I took this photo of Mick as we were leaving our accommodation in Rohan – the owner had six peacocks that roamed freely in her garden. They were very tame. We very much enjoyed our night and breakfast there, and felt well rested for the day ahead.
We left around 9.00am and headed north to get to the coast. We stopped in Erquy for a coffee on our way to Cap Fréhel – our first destination. The scenery was stunning, and because it was low season, we did not have to fight for a park. This pan shot is a stop just before the Cap – which is on the right of the photo.

Mick braved the cold wind to get a good look at La Manche.

The peninsula is surrounded mainly by cliffs, and the area around it is moorland and marshes.

We then drove along an amazing road that hugged the coastline on our way to Dinard where we had lunch. The cliffs around Dinard were dotted with large homes that were built by and for American and British aristocrats as holiday homes in the late 19th Century.

While we wandered along this section of the beach, we spotted this statue.

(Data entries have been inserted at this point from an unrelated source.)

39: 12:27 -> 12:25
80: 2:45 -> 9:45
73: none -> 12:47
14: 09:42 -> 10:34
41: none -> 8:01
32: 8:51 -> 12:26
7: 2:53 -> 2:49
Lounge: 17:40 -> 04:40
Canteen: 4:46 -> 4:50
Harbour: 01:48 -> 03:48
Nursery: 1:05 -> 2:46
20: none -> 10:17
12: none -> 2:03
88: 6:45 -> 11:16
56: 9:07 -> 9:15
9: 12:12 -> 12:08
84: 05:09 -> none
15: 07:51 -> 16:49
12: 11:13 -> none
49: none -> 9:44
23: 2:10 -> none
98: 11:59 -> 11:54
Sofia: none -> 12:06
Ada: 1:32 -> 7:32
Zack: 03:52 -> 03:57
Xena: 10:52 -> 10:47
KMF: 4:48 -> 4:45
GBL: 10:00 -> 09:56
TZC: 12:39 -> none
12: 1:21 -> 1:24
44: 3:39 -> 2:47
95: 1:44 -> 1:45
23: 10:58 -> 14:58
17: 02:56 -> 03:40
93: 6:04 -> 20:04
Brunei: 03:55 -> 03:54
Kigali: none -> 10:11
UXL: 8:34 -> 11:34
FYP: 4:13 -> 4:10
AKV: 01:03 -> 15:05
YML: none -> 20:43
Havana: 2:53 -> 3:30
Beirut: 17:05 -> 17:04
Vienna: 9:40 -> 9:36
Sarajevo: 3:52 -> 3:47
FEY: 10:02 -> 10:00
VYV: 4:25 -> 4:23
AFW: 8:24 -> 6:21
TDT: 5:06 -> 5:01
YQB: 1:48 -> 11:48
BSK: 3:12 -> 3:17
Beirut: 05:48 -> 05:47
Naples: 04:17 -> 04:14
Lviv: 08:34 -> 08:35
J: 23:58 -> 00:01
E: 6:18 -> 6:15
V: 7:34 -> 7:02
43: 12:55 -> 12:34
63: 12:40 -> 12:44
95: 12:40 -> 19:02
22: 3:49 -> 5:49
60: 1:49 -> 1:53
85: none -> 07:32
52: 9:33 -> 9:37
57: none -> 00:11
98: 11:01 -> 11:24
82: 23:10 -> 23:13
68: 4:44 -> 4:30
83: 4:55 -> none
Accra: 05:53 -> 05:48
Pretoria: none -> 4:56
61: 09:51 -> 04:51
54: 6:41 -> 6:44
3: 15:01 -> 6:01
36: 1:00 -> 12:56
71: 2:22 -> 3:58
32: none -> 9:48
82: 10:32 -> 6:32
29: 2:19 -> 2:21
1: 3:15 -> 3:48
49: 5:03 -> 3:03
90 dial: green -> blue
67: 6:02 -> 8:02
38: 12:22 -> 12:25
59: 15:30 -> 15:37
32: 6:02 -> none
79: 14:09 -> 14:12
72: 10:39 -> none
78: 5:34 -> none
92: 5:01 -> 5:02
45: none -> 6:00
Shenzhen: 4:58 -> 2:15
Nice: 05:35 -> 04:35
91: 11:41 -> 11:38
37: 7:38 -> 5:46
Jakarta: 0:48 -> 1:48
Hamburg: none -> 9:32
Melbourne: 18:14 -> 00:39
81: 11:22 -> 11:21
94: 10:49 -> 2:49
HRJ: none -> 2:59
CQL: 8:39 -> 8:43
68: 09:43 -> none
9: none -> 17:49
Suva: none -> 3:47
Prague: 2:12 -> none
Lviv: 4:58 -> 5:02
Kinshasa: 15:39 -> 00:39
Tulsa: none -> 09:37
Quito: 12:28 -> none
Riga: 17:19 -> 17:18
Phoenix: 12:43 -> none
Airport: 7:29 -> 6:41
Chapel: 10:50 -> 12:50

It is a statue of Alfred Hitchcock, who spent time in Dinard. It is thought that Hitchcock based the house in ‘Psycho’ on one of the Dinard mansions.
We had a wonderful lunch here. We wandered around the centre ville looking for restaurants that were open, and we selected a very busy one (Skipper) filled to the brim with locals. It was fantastic. It is always a good idea to pick the restaurant the locals choose, and we were not disappointed. We did not want anything too big, so Mick chose the hamburger and I had fish and chips with a vin chaud. Perfect for me as I think I am coming down with a cold.
After lunch we headed to Rothéneuf, an outer suburb of Saint Malo ( we did not go into Saint Malo as we had been there before in 2018 when we spent a night before catching a ferry to Portsmouth). And Rothéneuf was the disappointment. It was quite a new housing development with roads going in one way directions and mostly dead ends. Thank goodness the GPS could help us get out of there.
Our final stop for the day was Cancale – I had booked us a room at a hotel right on the beach. It is the building just under the cross.

We decided not to eat there though as their menu was very expensive, and unlike the Quiberon Peninsula, there were about a dozen restaurants open, and all within walking distance. So we went on an ‘oyster eating’ crawl.

First stop – €8 for six oyster and a glass of white wine. Mick had two rounds here.
Second stop – €9 for 6 oysters and a glass of wine (but the wine was better), and I chose a charcuterie plate and a glass of red.

Final stop – more oysters for Mick and I had the fish soup.
As we wandered between the restaurants along the beachfront, we spotted quite a few tractors dragging trailers filled with freshly harvested oysters. The statue below stands in the main square in Cancale and is off women harvesting oysters.

If you love oysters, this is the place to come. Mick reckons they were the best he’d ever had!!